* What is needed: Every line from the one containing "jednoosobowe" through the last line below should be reproduced exactly; please include nothing else.

━━━━━ Data listing ━━━━━

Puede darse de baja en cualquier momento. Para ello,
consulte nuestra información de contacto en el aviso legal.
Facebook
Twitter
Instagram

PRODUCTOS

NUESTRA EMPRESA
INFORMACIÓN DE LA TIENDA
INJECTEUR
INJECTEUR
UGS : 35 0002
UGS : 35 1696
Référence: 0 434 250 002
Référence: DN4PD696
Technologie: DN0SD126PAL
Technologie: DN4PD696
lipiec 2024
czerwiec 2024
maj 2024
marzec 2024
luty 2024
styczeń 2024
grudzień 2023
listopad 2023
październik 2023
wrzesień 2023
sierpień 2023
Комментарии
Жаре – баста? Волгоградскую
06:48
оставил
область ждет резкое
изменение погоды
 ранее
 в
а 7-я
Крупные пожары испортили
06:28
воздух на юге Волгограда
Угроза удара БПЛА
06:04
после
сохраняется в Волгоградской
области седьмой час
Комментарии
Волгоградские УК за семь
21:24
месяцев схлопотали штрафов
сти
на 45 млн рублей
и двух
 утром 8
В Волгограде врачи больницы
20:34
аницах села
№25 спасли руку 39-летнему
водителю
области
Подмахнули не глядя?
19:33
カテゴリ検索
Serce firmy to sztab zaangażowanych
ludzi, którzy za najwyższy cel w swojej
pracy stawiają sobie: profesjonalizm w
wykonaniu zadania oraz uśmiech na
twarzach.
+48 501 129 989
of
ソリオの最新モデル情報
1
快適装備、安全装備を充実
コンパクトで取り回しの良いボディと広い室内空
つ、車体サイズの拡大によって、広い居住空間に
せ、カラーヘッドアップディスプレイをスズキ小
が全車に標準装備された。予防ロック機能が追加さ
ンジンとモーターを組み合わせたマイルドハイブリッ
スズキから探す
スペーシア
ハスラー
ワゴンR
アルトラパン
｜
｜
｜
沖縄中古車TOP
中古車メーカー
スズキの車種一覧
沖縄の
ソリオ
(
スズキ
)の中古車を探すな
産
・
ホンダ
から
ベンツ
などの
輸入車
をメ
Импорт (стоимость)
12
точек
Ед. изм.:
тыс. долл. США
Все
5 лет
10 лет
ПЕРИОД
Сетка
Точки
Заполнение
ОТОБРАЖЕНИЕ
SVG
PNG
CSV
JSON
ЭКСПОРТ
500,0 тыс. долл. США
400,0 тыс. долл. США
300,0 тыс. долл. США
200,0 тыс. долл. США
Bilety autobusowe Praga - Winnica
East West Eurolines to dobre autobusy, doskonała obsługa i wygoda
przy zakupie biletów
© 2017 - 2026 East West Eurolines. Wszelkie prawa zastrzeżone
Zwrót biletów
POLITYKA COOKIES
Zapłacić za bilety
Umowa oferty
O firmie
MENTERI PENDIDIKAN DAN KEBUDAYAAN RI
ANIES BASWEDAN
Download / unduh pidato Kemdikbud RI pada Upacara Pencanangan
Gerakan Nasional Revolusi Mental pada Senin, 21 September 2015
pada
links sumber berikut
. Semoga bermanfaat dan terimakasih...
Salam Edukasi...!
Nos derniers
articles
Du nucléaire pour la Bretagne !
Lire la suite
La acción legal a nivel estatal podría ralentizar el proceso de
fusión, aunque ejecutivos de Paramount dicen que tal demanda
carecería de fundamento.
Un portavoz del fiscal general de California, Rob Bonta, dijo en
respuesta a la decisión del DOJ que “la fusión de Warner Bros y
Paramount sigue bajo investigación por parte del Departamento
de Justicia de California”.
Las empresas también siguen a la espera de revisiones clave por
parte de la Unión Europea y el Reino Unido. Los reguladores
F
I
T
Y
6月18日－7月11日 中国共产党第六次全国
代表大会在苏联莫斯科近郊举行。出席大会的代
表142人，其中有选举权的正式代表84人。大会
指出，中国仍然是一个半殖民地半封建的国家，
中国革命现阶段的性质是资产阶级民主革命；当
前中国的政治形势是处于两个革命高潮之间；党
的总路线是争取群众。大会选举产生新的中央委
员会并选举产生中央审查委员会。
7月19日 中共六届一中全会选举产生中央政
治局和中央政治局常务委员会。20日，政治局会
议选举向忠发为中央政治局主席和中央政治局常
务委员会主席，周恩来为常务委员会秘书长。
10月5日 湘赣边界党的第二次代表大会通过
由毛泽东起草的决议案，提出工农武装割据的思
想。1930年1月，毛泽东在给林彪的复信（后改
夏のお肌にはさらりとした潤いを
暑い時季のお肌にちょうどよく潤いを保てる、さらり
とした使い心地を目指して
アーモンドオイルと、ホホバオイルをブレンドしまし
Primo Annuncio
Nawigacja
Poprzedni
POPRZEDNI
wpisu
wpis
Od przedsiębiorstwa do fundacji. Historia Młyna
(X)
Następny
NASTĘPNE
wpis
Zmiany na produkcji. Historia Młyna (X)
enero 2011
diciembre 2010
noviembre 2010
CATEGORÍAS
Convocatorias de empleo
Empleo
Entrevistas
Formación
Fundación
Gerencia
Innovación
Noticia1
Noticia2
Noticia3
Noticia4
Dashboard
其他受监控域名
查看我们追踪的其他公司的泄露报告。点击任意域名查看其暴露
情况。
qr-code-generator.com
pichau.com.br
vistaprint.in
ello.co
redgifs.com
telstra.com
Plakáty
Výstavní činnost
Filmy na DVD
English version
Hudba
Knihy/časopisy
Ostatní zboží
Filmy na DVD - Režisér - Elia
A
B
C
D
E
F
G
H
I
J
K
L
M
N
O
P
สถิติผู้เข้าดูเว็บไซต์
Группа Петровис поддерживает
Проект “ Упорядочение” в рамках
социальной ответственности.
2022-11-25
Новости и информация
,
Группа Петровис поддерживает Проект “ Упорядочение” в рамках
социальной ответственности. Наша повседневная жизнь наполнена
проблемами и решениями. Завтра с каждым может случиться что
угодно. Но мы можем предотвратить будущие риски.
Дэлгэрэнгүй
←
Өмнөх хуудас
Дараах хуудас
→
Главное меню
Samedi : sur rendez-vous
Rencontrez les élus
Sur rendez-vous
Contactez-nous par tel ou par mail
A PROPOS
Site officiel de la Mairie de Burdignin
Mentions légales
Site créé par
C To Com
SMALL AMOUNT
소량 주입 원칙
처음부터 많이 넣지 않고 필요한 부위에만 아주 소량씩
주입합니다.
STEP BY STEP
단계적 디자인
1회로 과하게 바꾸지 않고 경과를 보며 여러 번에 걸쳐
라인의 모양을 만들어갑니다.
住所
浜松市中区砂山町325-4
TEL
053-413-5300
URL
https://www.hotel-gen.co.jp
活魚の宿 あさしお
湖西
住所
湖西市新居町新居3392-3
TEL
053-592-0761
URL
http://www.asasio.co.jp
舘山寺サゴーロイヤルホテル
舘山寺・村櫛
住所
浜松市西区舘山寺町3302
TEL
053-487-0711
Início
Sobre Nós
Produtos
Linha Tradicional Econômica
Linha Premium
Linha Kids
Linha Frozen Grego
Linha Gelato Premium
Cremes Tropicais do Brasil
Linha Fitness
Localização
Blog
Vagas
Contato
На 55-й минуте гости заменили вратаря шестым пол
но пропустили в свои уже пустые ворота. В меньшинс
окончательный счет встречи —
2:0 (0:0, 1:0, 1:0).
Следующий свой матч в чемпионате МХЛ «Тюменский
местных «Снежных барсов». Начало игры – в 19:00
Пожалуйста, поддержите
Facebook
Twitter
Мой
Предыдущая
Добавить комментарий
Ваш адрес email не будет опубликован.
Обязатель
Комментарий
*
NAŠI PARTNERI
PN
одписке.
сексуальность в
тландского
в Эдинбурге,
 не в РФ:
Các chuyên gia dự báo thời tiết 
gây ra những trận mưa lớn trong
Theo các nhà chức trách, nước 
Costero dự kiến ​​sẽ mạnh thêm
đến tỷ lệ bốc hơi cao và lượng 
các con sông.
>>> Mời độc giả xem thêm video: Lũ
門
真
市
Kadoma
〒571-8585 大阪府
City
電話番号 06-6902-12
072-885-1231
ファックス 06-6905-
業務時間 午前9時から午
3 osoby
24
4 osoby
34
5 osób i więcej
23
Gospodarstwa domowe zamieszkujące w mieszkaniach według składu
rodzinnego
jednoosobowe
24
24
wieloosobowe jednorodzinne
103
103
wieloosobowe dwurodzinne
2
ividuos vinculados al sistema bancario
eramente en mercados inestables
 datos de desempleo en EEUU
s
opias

━━━━━

* Solution to this task:
jednoosobowe
24
24
wieloosobowe jednorodzinne
103
103
wieloosobowe dwurodzinne
2
ividuos vinculados al sistema bancario
eramente en mercados inestables
 datos de desempleo en EEUU
s
opias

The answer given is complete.